WHAT THE TASK REQUIRES:
Set down the records exactly, and omit any image found in them.

Stored data entries:
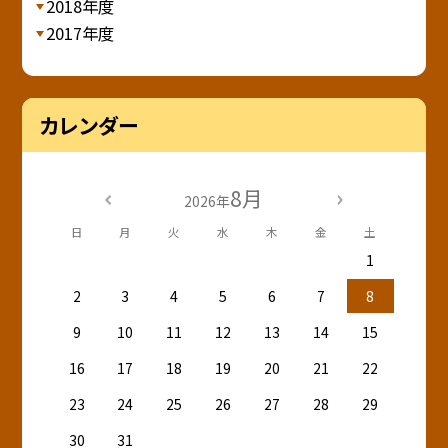
2018年度
2017年度
カレンダー
8月
2026年
日
月
火
水
木
金
土
1
2
3
4
5
6
7
8
9
10
11
12
13
14
15
16
17
18
19
20
21
22
23
24
25
26
27
28
29
30
31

TASK SOLUTION:
2018年度
2017年度
カレンダー
8月
2026年
日
月
火
水
木
金
土
1
2
3
4
5
6
7
8
9
10
11
12
13
14
15
16
17
18
19
20
21
22
23
24
25
26
27
28
29
30
31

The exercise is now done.